Quote of the Day : Wisdom is to have sufficiently large dreams so you don't lose sight of them.
Oscar Wilde 1854.


Welcome to the 2020 APRIL A to Z Challenge






if you would like to know more about the A to Z Challenge, founded 11 years ago by Arlee Bird at Tossing Out,  read here



for my theme revealed , go here on Blogger
On Wordpress, read here 

Q will be a day to answer all your questions on my novel in progress, so feel free to write them down in your comment, on any day till then. On the 20th April, I will compile all the questions and answer each one on my Q post.



My Eleventh extract will appear after Mathilda's trip to Hattiesburg, half-way through the novel.


K is for Kathy's Kitchen

Brief synopsis of plot and characters :


Mathilda, my first main character, is American and lives in New York City. She is a student at NYU where she is preparing a thesis on the origins and developments of African American Music. She is a first person narrator. Her timeframe is 2005. In my previous extracts, Mathilda has travelled to New Orleans, Jekyll Island and Hattiesburg.
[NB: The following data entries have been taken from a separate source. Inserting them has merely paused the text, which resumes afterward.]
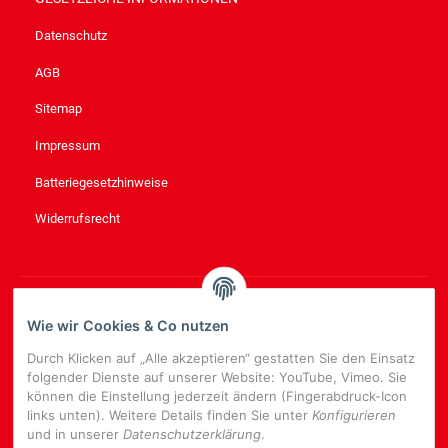
Datenschutz
AGB
Sitemap
Impressum
Batteriegesetzhinweise
Widerrufsrecht
NEWSLETTER
ABONNIEREN
Wie wir Cookies & Co nutzen
Bitte senden Sie mir entsprechend Ihrer
Datenschutzerklärung
Durch Klicken auf „Alle akzeptieren“ gestatten Sie den Einsatz
regelmäßig und jederzeit widerruflich Informationen zu Ihrem
folgender Dienste auf unserer Website: YouTube, Vimeo. Sie
Produktsortiment per E-Mail zu.
können die Einstellung jederzeit ändern (Fingerabdruck-Icon
links unten). Weitere Details finden Sie unter
Konfigurieren
E-
und in unserer
Datenschutzerklärung
.
Mail-
NEWSLETTER
ABONNIEREN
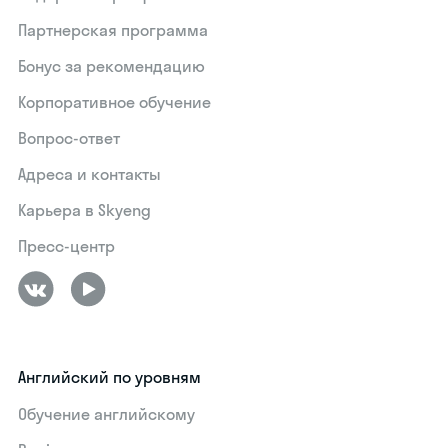
Партнерская программа
Бонус за рекомендацию
Корпоративное обучение
Вопрос-ответ
Адреса и контакты
Карьера в Skyeng
Пресс-центр
Английский по уровням
Обучение английскому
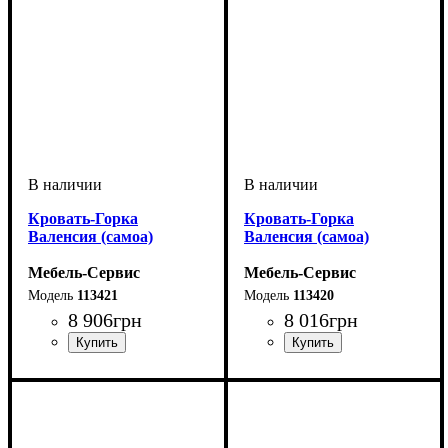
Кровать-Горка
Кровать-Горка
Валенсия (самоа)
Валенсия (самоа)
Мебель-Сервис
Мебель-Сервис
113421
113420
8 906
грн
8 016
грн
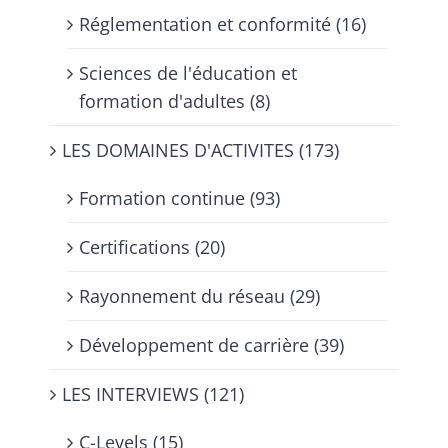
Réglementation et conformité (16)
Sciences de l'éducation et
formation d'adultes (8)
LES DOMAINES D'ACTIVITES (173)
Formation continue (93)
Certifications (20)
Rayonnement du réseau (29)
Développement de carrière (39)
LES INTERVIEWS (121)
C-Levels (15)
Bartolomé, my second main character, is Cameroonian and lives in Yaoundé. He is a professor of Mathematics at the University there. I will be using a third-person narrator for this character from his Point of View. His timeframe is the early '90's. In my previous extracts, Bartolomé has made a trip up North for his grand-father's funeral and decided to leave Yaoundé behind for good.



Cherokee.


Kathy comes towards me, dancing between the tables to my seat by the window. i'm overlooking the park : a small brook with a Japanese-shaped wooden bridge and a copse of dense bamboo shoots where small children are running in and out squealing, like playing in a maze.

" So how's your lamb roast, dearie ? "
" Succulent Kathy. The potatoes, carrots and green beans are heaven in the gravy. Thank you for recommending it."
" You're welcome. I'll check on you in a while. And don't forget our date at 4 p.m."
" No chance of that Kathy, I can't wait for you to tell me all about it."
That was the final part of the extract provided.